PROBLEM DESCRIPTION: Transcribe the stretch of entries below from the line with "Identify the click" through the line with "Books (352, 19)", exactly and with both ends included; leave out all other lines.

RAW DATA Start Marker

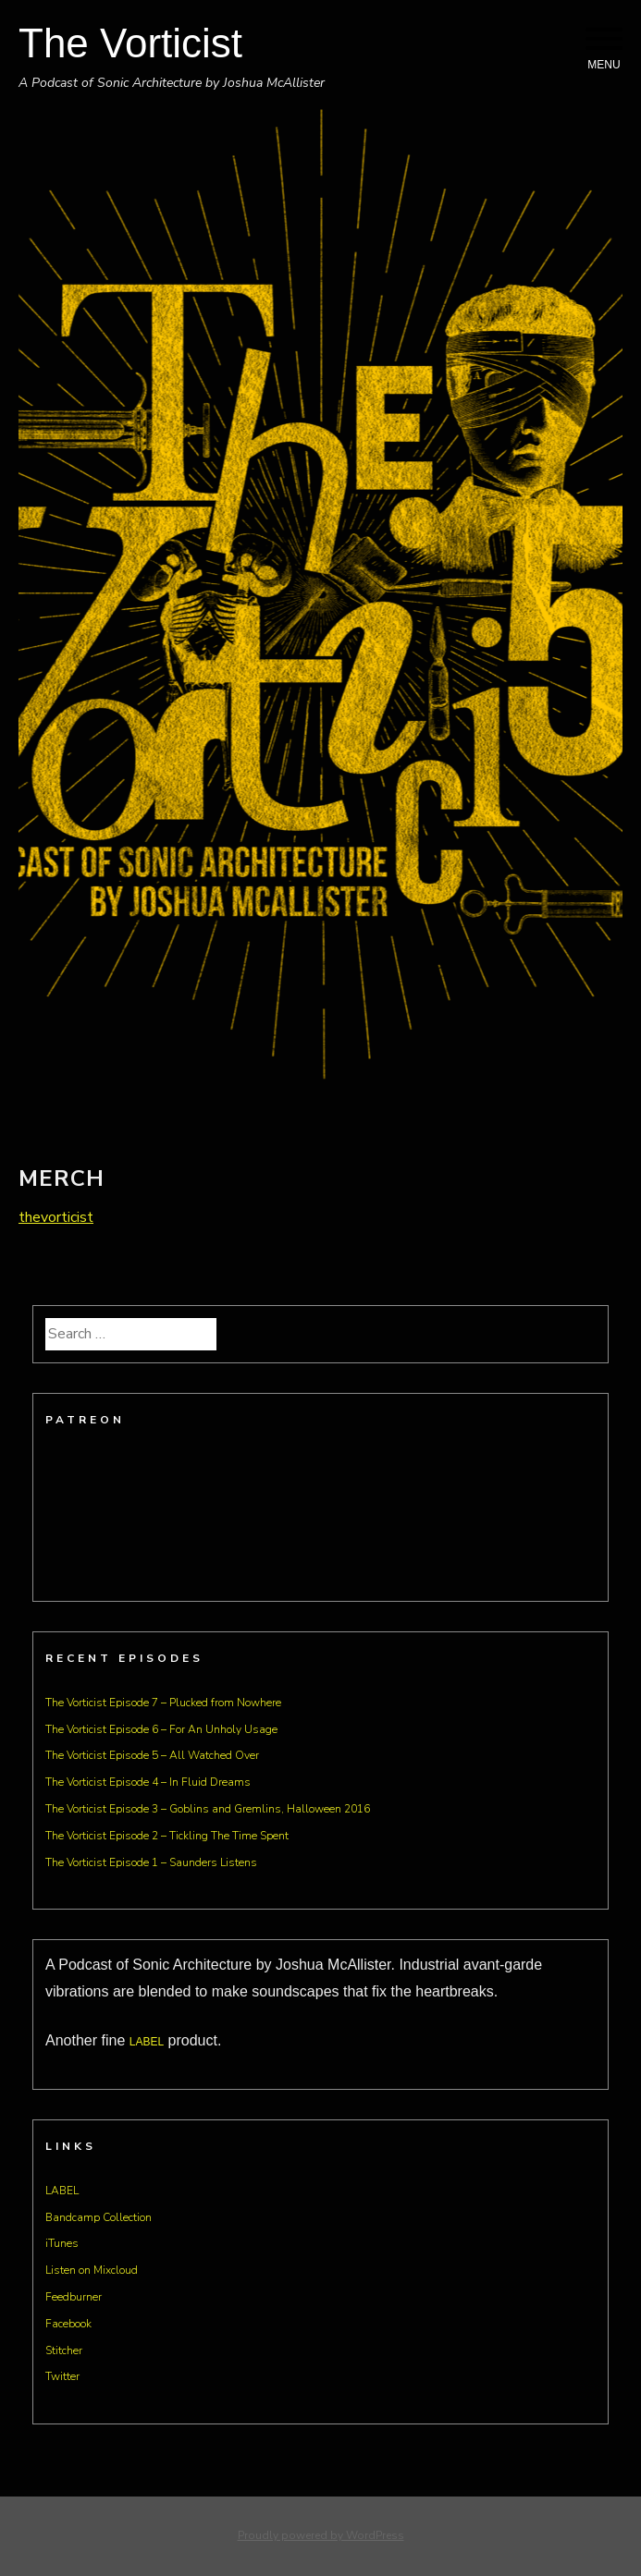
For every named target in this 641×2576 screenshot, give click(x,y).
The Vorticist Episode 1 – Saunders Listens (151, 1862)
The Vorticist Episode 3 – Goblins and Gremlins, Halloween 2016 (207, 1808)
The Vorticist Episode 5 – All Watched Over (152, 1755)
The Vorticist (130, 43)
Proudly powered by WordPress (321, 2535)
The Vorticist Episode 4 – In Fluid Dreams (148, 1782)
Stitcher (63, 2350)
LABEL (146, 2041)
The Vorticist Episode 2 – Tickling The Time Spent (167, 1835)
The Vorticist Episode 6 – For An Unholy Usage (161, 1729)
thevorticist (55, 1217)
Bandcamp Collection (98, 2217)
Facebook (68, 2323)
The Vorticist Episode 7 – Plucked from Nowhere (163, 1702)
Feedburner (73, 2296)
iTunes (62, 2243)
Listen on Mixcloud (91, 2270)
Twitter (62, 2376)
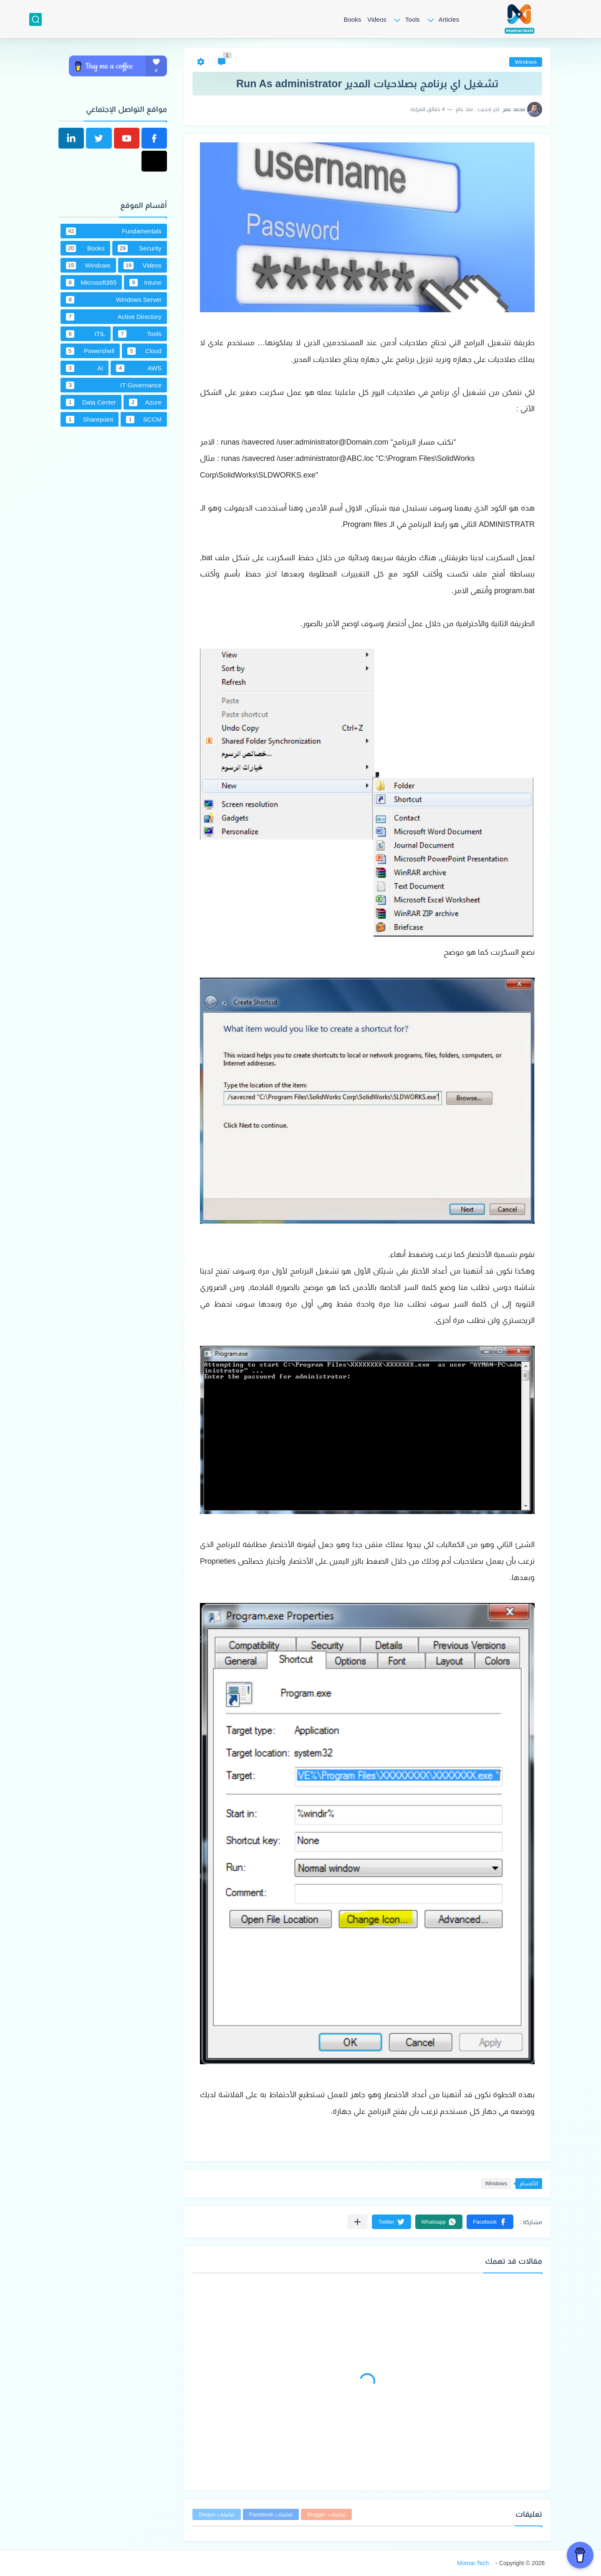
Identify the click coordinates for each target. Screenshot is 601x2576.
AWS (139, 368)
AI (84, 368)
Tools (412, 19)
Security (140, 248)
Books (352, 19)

RAW DATA End Marker
RAW DATA Start Marker

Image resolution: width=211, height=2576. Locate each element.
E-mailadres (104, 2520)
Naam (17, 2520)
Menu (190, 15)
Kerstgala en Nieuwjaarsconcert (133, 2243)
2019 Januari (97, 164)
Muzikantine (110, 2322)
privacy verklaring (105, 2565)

RAW DATA End Marker

WRITTEN SOLUTION:
Identify the click coordinates for each target. Screenshot is 601x2576.
AWS (139, 368)
AI (84, 368)
Tools (412, 19)
Security (140, 248)
Books (352, 19)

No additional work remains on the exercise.